▶ _The data_
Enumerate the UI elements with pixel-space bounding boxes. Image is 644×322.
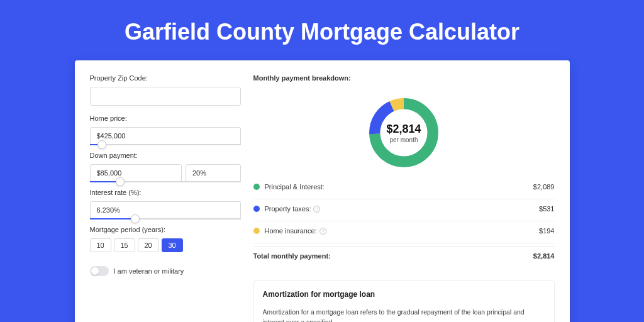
down-slider-thumb[interactable]	[116, 177, 125, 186]
period-label: Mortgage period (years):	[90, 226, 241, 233]
legend-dot	[253, 206, 260, 212]
rate-slider-thumb[interactable]	[131, 214, 140, 223]
breakdown-column: Monthly payment breakdown: $2,814 per mo…	[253, 74, 555, 322]
legend-value: $531	[539, 205, 554, 213]
legend-row: Principal & Interest:$2,089	[253, 177, 555, 196]
veteran-label: I am veteran or military	[114, 267, 184, 275]
breakdown-header: Monthly payment breakdown:	[253, 74, 555, 82]
price-slider[interactable]	[90, 144, 241, 145]
legend-dot	[253, 228, 260, 234]
payment-donut-chart: $2,814 per month	[365, 94, 442, 171]
calculator-card: Property Zip Code: Home price: Down paym…	[75, 60, 570, 322]
period-option-10[interactable]: 10	[90, 238, 111, 252]
page-title: Garfield County Mortgage Calculator	[0, 0, 644, 60]
period-options: 10152030	[90, 238, 241, 252]
inputs-column: Property Zip Code: Home price: Down paym…	[90, 74, 241, 322]
legend-label: Property taxes:	[265, 205, 311, 213]
legend-dot	[253, 184, 260, 190]
legend-label: Principal & Interest:	[265, 183, 325, 191]
legend-row: Home insurance:?$194	[253, 221, 555, 240]
down-pct-input[interactable]	[186, 164, 241, 182]
period-option-15[interactable]: 15	[114, 238, 135, 252]
down-label: Down payment:	[90, 152, 241, 159]
rate-input[interactable]	[90, 201, 241, 219]
info-icon[interactable]: ?	[319, 228, 326, 235]
down-amount-input[interactable]	[90, 164, 182, 182]
total-value: $2,814	[533, 252, 555, 260]
legend-label: Home insurance:	[265, 227, 317, 235]
info-icon[interactable]: ?	[313, 206, 320, 213]
legend-value: $194	[539, 227, 554, 235]
donut-sub: per month	[389, 136, 418, 143]
zip-input[interactable]	[90, 87, 241, 106]
rate-slider[interactable]	[90, 218, 241, 219]
down-slider[interactable]	[90, 181, 241, 182]
price-slider-thumb[interactable]	[97, 140, 106, 149]
amort-body: Amortization for a mortgage loan refers …	[263, 308, 545, 322]
rate-label: Interest rate (%):	[90, 189, 241, 196]
price-input[interactable]	[90, 127, 241, 145]
veteran-toggle[interactable]	[90, 266, 109, 276]
legend-row: Property taxes:?$531	[253, 199, 555, 218]
zip-label: Property Zip Code:	[90, 74, 241, 82]
period-option-20[interactable]: 20	[138, 238, 159, 252]
amortization-section: Amortization for mortgage loan Amortizat…	[253, 280, 555, 322]
price-label: Home price:	[90, 114, 241, 122]
period-option-30[interactable]: 30	[162, 238, 183, 252]
total-label: Total monthly payment:	[253, 252, 331, 260]
amort-title: Amortization for mortgage loan	[263, 290, 545, 299]
legend-value: $2,089	[533, 183, 555, 191]
donut-amount: $2,814	[386, 123, 421, 136]
legend-list: Principal & Interest:$2,089Property taxe…	[253, 177, 555, 243]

▶ _Aim of the exercise_
Repeat the data word for word, minus any pictures.

▶ _Result_
Enumerate the UI elements with pixel-space bounding boxes. Image is 644×322.
down-slider-thumb[interactable]	[116, 177, 125, 186]
period-label: Mortgage period (years):	[90, 226, 241, 233]
legend-dot	[253, 206, 260, 212]
rate-slider-thumb[interactable]	[131, 214, 140, 223]
breakdown-column: Monthly payment breakdown: $2,814 per mo…	[253, 74, 555, 322]
legend-value: $531	[539, 205, 554, 213]
legend-row: Principal & Interest:$2,089	[253, 177, 555, 196]
veteran-label: I am veteran or military	[114, 267, 184, 275]
breakdown-header: Monthly payment breakdown:	[253, 74, 555, 82]
price-slider[interactable]	[90, 144, 241, 145]
legend-dot	[253, 228, 260, 234]
payment-donut-chart: $2,814 per month	[365, 94, 442, 171]
calculator-card: Property Zip Code: Home price: Down paym…	[75, 60, 570, 322]
period-option-10[interactable]: 10	[90, 238, 111, 252]
page-title: Garfield County Mortgage Calculator	[0, 0, 644, 60]
period-options: 10152030	[90, 238, 241, 252]
inputs-column: Property Zip Code: Home price: Down paym…	[90, 74, 241, 322]
legend-label: Property taxes:	[265, 205, 311, 213]
legend-dot	[253, 184, 260, 190]
legend-label: Principal & Interest:	[265, 183, 325, 191]
legend-row: Home insurance:?$194	[253, 221, 555, 240]
down-pct-input[interactable]	[186, 164, 241, 182]
period-option-15[interactable]: 15	[114, 238, 135, 252]
down-label: Down payment:	[90, 152, 241, 159]
rate-input[interactable]	[90, 201, 241, 219]
info-icon[interactable]: ?	[319, 228, 326, 235]
down-amount-input[interactable]	[90, 164, 182, 182]
total-value: $2,814	[533, 252, 555, 260]
legend-label: Home insurance:	[265, 227, 317, 235]
info-icon[interactable]: ?	[313, 206, 320, 213]
legend-value: $194	[539, 227, 554, 235]
donut-sub: per month	[389, 136, 418, 143]
zip-input[interactable]	[90, 87, 241, 106]
rate-slider[interactable]	[90, 218, 241, 219]
down-slider[interactable]	[90, 181, 241, 182]
price-slider-thumb[interactable]	[97, 140, 106, 149]
amort-body: Amortization for a mortgage loan refers …	[263, 308, 545, 322]
rate-label: Interest rate (%):	[90, 189, 241, 196]
price-input[interactable]	[90, 127, 241, 145]
veteran-toggle[interactable]	[90, 266, 109, 276]
legend-row: Property taxes:?$531	[253, 199, 555, 218]
zip-label: Property Zip Code:	[90, 74, 241, 82]
period-option-20[interactable]: 20	[138, 238, 159, 252]
amortization-section: Amortization for mortgage loan Amortizat…	[253, 280, 555, 322]
price-label: Home price:	[90, 114, 241, 122]
period-option-30[interactable]: 30	[162, 238, 183, 252]
total-label: Total monthly payment:	[253, 252, 331, 260]
amort-title: Amortization for mortgage loan	[263, 290, 545, 299]
legend-value: $2,089	[533, 183, 555, 191]
donut-amount: $2,814	[386, 123, 421, 136]
legend-list: Principal & Interest:$2,089Property taxe…	[253, 177, 555, 243]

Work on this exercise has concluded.